Cassius Crown is going to the PPV to face Liger Llama. He got there the way he gets everywhere — messy, opportunistic, with G Money screaming about expensive fabric somewhere nearby. Up in the Skybox, Liger raised his drink and laughed.

Safari Jackson sat in the ring knowing he was robbed and knowing it didn't matter.

This isn't over. It shouldn't be over. If SWF has any sense, they let this breathe into something bigger.

And then there was The Main Event

I don't know how to write about GNOME! versus Cyclone the Angry Dwarf in the voice I normally use for this column, so I'm going to stop trying and just tell you what happened.

There was a hat incident. There was mulch. There was a parade of GNOME helpers who got bowling balled into oblivion. There was a leaf blower used as an offensive weapon. Ben Hall got clotheslined into another dimension and then rolled across the ring like tumbleweed. A table refused to break twice before finally accepting its fate. Cyclone hit the Category 5 twice and won the Mini World Championship.

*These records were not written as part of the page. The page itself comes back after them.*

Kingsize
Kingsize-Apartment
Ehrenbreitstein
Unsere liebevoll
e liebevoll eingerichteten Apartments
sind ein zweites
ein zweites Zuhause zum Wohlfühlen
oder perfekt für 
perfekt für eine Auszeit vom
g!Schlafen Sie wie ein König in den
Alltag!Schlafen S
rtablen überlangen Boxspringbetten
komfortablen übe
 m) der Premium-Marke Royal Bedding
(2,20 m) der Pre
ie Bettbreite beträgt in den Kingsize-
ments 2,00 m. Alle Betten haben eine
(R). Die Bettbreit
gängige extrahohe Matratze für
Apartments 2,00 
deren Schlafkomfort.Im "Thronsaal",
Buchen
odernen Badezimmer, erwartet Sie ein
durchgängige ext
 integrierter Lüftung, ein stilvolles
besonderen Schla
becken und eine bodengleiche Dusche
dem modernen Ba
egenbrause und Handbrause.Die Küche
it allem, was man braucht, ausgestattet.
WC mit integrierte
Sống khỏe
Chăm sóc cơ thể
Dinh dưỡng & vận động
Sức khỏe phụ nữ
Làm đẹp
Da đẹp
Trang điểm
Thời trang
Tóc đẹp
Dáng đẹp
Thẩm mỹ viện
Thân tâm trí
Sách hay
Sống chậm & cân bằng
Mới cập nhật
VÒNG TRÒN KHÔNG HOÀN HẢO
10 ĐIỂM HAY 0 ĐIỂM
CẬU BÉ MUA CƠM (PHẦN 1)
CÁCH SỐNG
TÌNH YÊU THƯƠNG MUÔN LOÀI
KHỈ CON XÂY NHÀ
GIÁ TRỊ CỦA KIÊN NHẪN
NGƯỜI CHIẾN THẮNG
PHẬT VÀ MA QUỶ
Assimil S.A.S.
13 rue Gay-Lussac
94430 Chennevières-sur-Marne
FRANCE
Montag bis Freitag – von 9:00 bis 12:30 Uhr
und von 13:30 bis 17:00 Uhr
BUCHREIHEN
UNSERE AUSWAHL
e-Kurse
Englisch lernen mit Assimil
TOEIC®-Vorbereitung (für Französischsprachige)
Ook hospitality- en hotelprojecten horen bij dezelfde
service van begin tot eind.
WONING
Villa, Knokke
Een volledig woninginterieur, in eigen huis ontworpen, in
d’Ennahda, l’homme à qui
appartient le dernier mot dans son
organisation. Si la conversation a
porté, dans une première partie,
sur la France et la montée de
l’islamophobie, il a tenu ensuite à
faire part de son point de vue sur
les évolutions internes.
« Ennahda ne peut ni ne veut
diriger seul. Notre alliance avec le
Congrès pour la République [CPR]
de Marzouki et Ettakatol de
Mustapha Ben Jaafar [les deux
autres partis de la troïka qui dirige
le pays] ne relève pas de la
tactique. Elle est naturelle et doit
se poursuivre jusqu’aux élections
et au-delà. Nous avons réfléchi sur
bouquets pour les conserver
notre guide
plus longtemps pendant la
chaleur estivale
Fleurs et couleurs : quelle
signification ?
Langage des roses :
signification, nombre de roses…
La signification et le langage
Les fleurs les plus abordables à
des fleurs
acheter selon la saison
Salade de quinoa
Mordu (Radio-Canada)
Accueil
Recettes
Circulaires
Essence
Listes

It was the stupidest thing I have ever watched.

I loved every second of it.

And then Small Business and Micro-Manager jumped Cyclone after the bell, and GNOME! crawled out from under the ring with a bent hat and wild eyes, and the crowd that had been laughing for twenty minutes was suddenly screaming help him — and meant it.

GNOME! bit Micro-Manager. GNOME! clawed at Small Business. Cyclone rose. They stood side by side. The crowd chanted shake his hand. Cyclone extended. GNOME! reached out. Their fingers touched—

And the feed cut to static.

The city got exactly what it came for. The show knew it. It cut the lights at the right moment and let everyone go home with the question unanswered.

That's not an accident either. That's booking.

Final thoughts from behind the mask

Sunday Night SLAM Episode 1 delivered five matches with five distinct personalities and an aftermath segment that somehow unified the entire emotional arc of the evening. It introduced characters worth caring about, advanced stories worth following, and ended on a cliffhanger worth coming back for.

Is it perfect? No. Safari Jackson's night ended with a robbery that still stings. The Romero rematch next week has something to prove.

But as a first episode? As a declaration of intent?

Brooklyn got a wrestling show worthy of the city.

The mask tips its brim.

See you at Friday Night FURY.

The Masked Muchacho appears courtesy of no one in particular and the enduring belief that every wrestling fan has a character inside them waiting to get out. The mask stays on. The love is real.